VANCOUVER, BRITISH COLUMBIA--(Marketwire -06/18/12)- NOT FOR DISTRIBUTION TO U.S. NEWSWIRE SERVICES OR FOR DISSEMINATION IN THE UNITED STATES
Premium Brands Holdings Corporation ("Premium Brands" or the "Company") (PBH.TO), a leading producer, marketer and distributor of branded specialty food products, announced today the successful closing of the issue and sale of $57,500,000 aggregate principal amount of 5.70% convertible unsecured subordinated debentures (the "Debentures") at a price of $1,000 per Debenture (the "Offering"). The Debentures were offered to the public through a syndicate of underwriters which was co-led by National Bank Financial Inc. and CIBC World Markets Inc. (the "Underwriters"). The amount of the Offering included $7,500,000 of Debentures issued pursuant to an over-allotment option that was granted to the Underwriters and exercised at the closing of the Offering.
The Company intends to use the net proceeds from the Offering for reducing indebtedness, future acquisitions, capital expenditures, and general corporate purposes.
The Debentures will bear interest from the date of issue at 5.70% per annum, payable semi-annually in arrears on June 30 and December 31 of each year commencing December 31, 2012 and have a maturity date of June 30, 2017 (the "Maturity Date"). Furthermore, they are convertible at the holder's option at any time prior to the close of business on the earlier of the Maturity Date and the business day immediately preceding the date specified by the Company for redemption of the Debentures into common shares at a conversion price of $28.30 per common share (the "Conversion Price"), subject to adjustment as provided in the indenture governing the Debentures.

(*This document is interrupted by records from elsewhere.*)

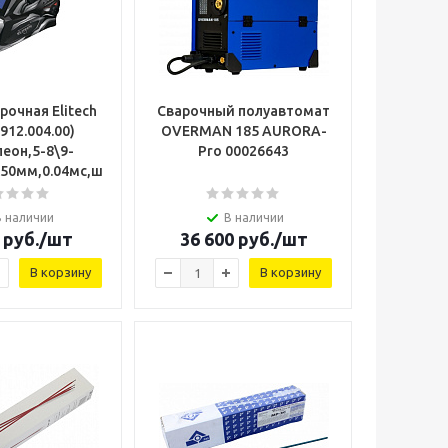
рочная Elitech
Сварочный полуавтомат
912.004.00)
OVERMAN 185 AURORA-
5,
еон,5-8\9-
Pro 00026643
50мм,0.04мс,шлиф,0.48кг,рисун.)
В наличии
В наличии
руб.
/шт
36 600
руб.
/шт
В корзину
В корзину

The Conversion Price equates to a conversion rate of 35.3357 common shares for each $1,000 principal amount of Debentures.
The Debentures will be traded on the Toronto Stock Exchange under the symbol "PBH.DB.B".
About Premium Brands
Premium Brands owns a broad range of leading specialty food manufacturing and differentiated food distribution businesses with operations in British Columbia, Alberta, Saskatchewan, Manitoba, Ontario, Quebec, Washington State and Nevada. The Company services over 26,000 customers and its family of brands and businesses include Grimm's, Harvest, McSweeney's, Bread Garden Go, Hygaard, Hempler's, Quality Fast Foods, Gloria's Best of Fresh, Harlan's, Creekside Bakehouse, Centennial FoodService, B&C Foods, Duso's Fine Foods, Maximum Seafood, SK Food Group, Hub City Fisheries, Audrey's, Deli Chef and Piller's.
This press release includes forward-looking statements with respect to Premium Brands, including its business operations strategy and financial performance and condition. These statements generally can be identified by the use of forward-looking words such as "may", "could", "should", "would", "will", "expect", "intend", "plan", "estimate", "project", "anticipate", "believe" or "continue", or the negative thereof or similar variations. Although management believes that the expectations reflected in such forward-looking statements are reasonable and represent Premium Brands' internal expectations and belief as of June 18, 2012, such statements involve unknown risks and uncertainties beyond Premium Brands' control which may cause its actual performance and results in future periods to differ materially from any estimates or projections of future performance or results expressed or implied by such forward-looking statements.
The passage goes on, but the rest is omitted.